BEGIN SOURCE INFORMATION

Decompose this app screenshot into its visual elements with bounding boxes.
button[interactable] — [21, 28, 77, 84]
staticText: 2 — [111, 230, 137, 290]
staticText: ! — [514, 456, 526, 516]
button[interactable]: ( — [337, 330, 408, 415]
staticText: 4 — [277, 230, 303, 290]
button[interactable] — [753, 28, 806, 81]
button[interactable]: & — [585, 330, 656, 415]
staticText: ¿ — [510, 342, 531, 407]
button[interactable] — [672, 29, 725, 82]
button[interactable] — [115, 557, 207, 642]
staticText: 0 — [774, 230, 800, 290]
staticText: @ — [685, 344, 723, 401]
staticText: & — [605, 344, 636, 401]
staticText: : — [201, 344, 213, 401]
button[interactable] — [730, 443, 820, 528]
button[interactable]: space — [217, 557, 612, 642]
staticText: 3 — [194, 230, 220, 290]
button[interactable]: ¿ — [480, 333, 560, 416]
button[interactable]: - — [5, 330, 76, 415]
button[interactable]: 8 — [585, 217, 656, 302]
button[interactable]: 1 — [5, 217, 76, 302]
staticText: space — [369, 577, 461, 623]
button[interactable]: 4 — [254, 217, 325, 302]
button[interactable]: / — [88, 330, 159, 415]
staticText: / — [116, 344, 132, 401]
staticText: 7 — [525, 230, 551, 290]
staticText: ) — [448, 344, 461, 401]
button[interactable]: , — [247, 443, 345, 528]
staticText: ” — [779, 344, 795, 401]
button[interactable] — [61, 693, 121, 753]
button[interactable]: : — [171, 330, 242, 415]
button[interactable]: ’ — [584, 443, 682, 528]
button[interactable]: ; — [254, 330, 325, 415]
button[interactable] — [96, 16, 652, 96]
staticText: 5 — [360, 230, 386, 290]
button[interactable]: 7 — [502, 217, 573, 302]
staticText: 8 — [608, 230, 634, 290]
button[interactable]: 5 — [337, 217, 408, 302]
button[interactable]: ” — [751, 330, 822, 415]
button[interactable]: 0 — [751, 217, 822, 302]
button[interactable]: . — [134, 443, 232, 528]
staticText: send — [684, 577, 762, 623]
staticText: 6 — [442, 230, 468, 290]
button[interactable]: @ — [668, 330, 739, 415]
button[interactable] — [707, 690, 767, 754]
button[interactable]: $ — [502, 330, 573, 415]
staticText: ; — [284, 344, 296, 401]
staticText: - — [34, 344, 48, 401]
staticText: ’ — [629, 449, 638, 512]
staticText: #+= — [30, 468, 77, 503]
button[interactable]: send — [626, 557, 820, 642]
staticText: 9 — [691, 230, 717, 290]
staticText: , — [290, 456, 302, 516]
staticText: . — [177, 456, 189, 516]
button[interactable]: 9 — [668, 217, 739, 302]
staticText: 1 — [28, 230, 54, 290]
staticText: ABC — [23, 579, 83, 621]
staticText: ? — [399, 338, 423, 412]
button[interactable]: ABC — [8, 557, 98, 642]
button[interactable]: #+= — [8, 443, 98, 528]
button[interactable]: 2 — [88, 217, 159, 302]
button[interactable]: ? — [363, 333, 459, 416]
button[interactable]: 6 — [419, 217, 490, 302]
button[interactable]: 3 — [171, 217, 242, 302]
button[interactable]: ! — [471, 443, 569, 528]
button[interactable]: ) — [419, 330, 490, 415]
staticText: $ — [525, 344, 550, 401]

END SOURCE INFORMATION
BEGIN SOURCE INFORMATION

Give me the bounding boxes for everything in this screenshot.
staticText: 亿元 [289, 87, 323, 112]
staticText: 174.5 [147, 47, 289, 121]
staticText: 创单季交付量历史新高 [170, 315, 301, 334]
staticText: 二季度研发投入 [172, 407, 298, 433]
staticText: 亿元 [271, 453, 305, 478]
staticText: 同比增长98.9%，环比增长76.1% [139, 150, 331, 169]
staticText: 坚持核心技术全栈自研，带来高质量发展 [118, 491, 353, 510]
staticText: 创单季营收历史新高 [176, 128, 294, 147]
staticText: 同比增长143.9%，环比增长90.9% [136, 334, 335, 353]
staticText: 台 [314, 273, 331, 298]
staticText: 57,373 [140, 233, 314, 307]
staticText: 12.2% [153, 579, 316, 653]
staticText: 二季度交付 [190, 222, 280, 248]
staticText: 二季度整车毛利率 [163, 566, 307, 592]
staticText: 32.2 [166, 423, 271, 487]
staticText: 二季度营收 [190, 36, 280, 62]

END SOURCE INFORMATION

**ASSIGNMENT:** Where the string "this" occurs in the data, return the whole line.

**TASK RESPONSE:**
Decompose this app screenshot into its visual elements with bounding boxes.
Give me the bounding boxes for everything in this screenshot.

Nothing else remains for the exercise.